Berlusconi owns or controls 90 per cent of Italian television, but until now the printed press in Italy was relatively independent, with only one daily, Il Giornale, directly owned by the prime minister. However, an MP from Berlusconi’s Forza Italia party recently tried to introduce an amendment to a libel bill going through parliament by which journalists found guilty of the offence could face up to three years’ imprisonment. Although the amendment was dropped, it raised further fears of a muzzled national media.

Meanwhile, Berlusconi has been tackling RAI, the state-owned broadcaster: he has sent in executives from his own Mediaset broadcasting company to tamper with programming and replace correspondents in strategic postings such as Brussels and Jerusalem with journalists considered closer to the government line. According to Forza Italia, roughly 80 per cent of journalists at RAI have left-wing views; it points out that the Brussels correspondent took a career break in the mid-1990s to serve as a local politician with the opposition Ulivo alliance.

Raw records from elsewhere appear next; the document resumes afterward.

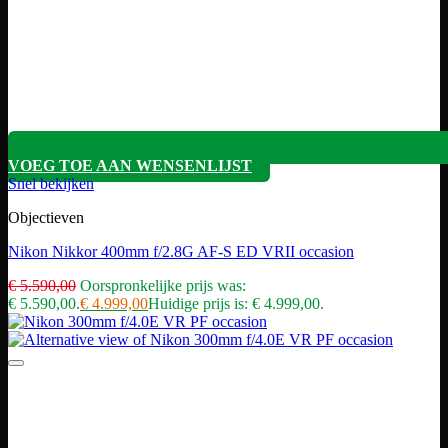
VOEG TOE AAN WENSENLIJST
Snel bekijken
Objectieven
Nikon Nikkor 400mm f/2.8G AF-S ED VRII occasion
€
5.590,00
Oorspronkelijke prijs was:
€ 5.590,00.
€
4.999,00
Huidige prijs is: € 4.999,00.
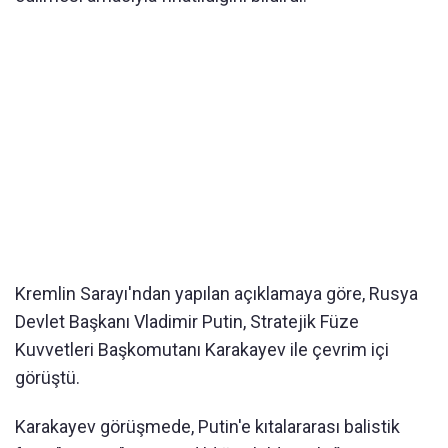
Kremlin Sarayı'ndan yapılan açıklamaya göre, Rusya
Devlet Başkanı Vladimir Putin, Stratejik Füze
Kuvvetleri Başkomutanı Karakayev ile çevrim içi
görüştü.
Karakayev görüşmede, Putin'e kıtalararası balistik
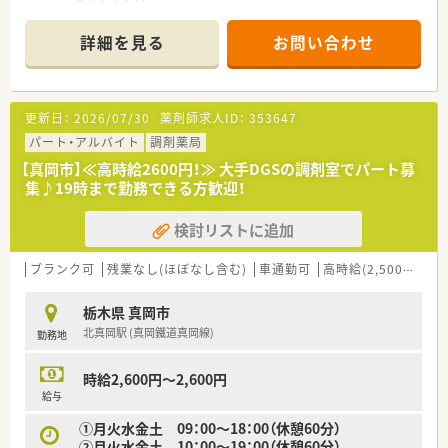
■セルフメディケーションの推進から在宅医療まで、トータルヘ
ルスケアの担い手として、かかりつけ薬局、健康サポート薬局な
詳細を見る
お問い合わせ
ど、地域医療への貢献に挑戦し続けます。
近い将来、全店舗調剤併設化にできるよう積極的に推進していき
ます。
■教育・研修制度
更新日：
2026/07/30
薬剤師求人ID：
353647
職種や職域に合わせ、豊富な社内研修や外部組織と連携した研修
を用意しています。
パート・アルバイト
調剤薬局
■福利厚生・手当
【真岡市】≪高時給2600円！≫ 大手DGSの調剤室でパート募
No.1企業として、長く働ける職場環境を創っていきます！
集♪19時まで勤務できる方歓迎！
検討リストに追加
ブランク可
残業なし(ほぼなし含む)
車通勤可
高時給(2,500円以上)
栃木県 真岡市
北真岡駅 (真岡鐵道真岡線)
勤務地
時給2,600円～2,600円
給与
①月火水金土 09：00～18：00（休憩60分）
②月火水金土 10：00～19：00（休憩60分）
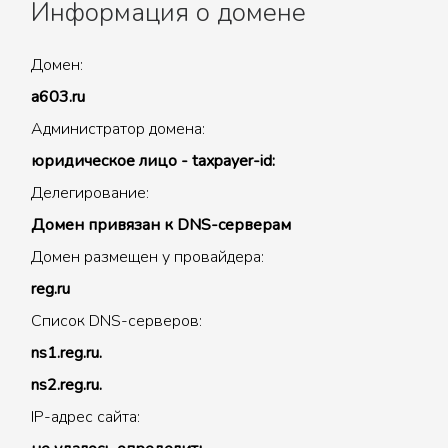
Информация о домене
Домен:
a603.ru
Администратор домена:
юридическое лицо - taxpayer-id:
Делегирование:
Домен привязан к DNS-серверам
Домен размещен у провайдера:
reg.ru
Список DNS-серверов:
ns1.reg.ru.
ns2.reg.ru.
IP-адрес сайта:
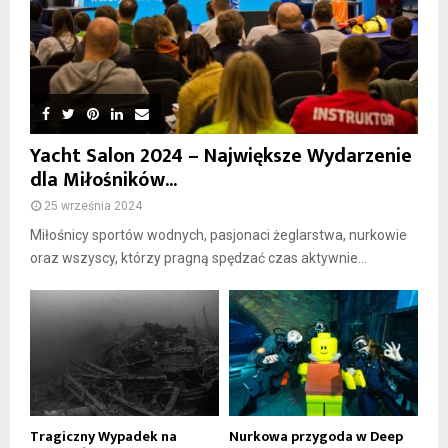
Yacht Salon 2024 – Największe Wydarzenie
dla Miłośników...
25 września 2024
Miłośnicy sportów wodnych, pasjonaci żeglarstwa, nurkowie
oraz wszyscy, którzy pragną spędzać czas aktywnie...
Tragiczny Wypadek na
Nurkowa przygoda w Deep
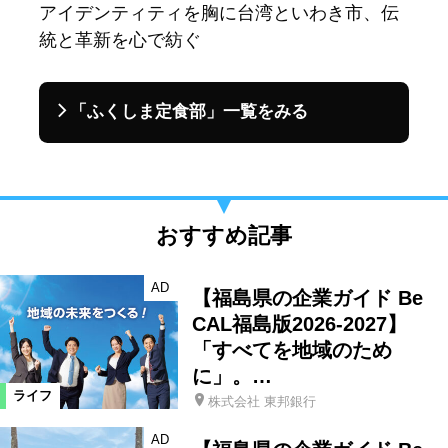
アイデンティティを胸に台湾といわき市、伝
統と革新を心で紡ぐ
「ふくしま定食部」一覧をみる
おすすめ記事
AD
【福島県の企業ガイド Be
CAL福島版2026-2027】
「すべてを地域のため
に」。…
ライフ
株式会社 東邦銀行
AD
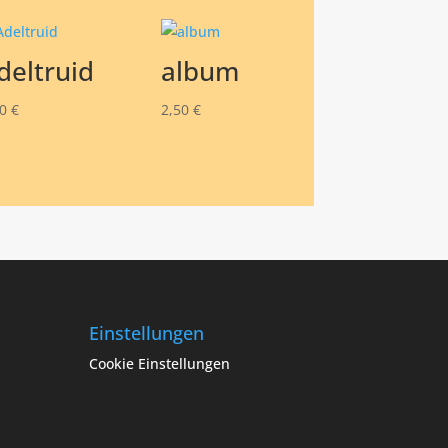
deltruid
album
50
€
2,50
€
Einstellungen
Cookie Einstellungen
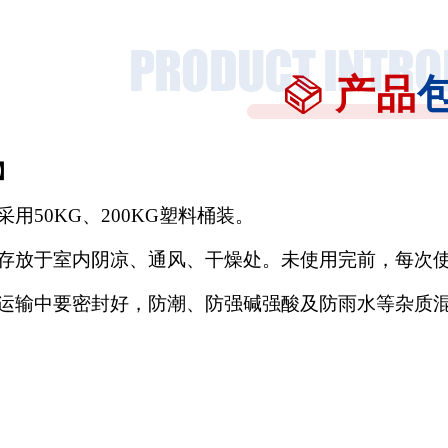
产品
】
采用
50KG、200KG塑料桶装。
存放于室内阴凉、通风、干燥处。未使用完前，每次
运输中要密封好，防潮、防强碱强酸及防雨水等杂质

The political battle is also having an effect in the newsroom: questions have been raised about why RAI’s main TG1 news programme ignored the Pope’s criticisms of the war in Iraq (which Italy supported) when they made headlines around the world. Worse, following Berlusconi’s appearance in court in early May, it seems the premier was furious that TG3, the left-leaning third RAI channel, showed footage of a man heckling him as he left the courtroom. The following morning inspectors from RAI’s personnel department turned up in the TG3 newsroom to interview journalists, and took away camera footage.

The inspectors were acting on the orders of Flavio Cattaneo, the 39-year- old director general of RAI, whose political sympathies lie with the post-fascist Alleanza Nazionale party, part of Berlusconi’s right-wing coalition government. Only after the journalists’ unions threatened a general strike did the company’s management promise not to pursue any disciplinary action against the news team.

Others have not been so lucky. Michele Santoro, who used to present an evening news programme that probed a number of the legal cases against Berlusconi and his allies, had his contract abruptly terminated.

It would seem that the only safe job in the Italian media today is as a photo editor with a talent for touching up the physical defects of middle-aged men.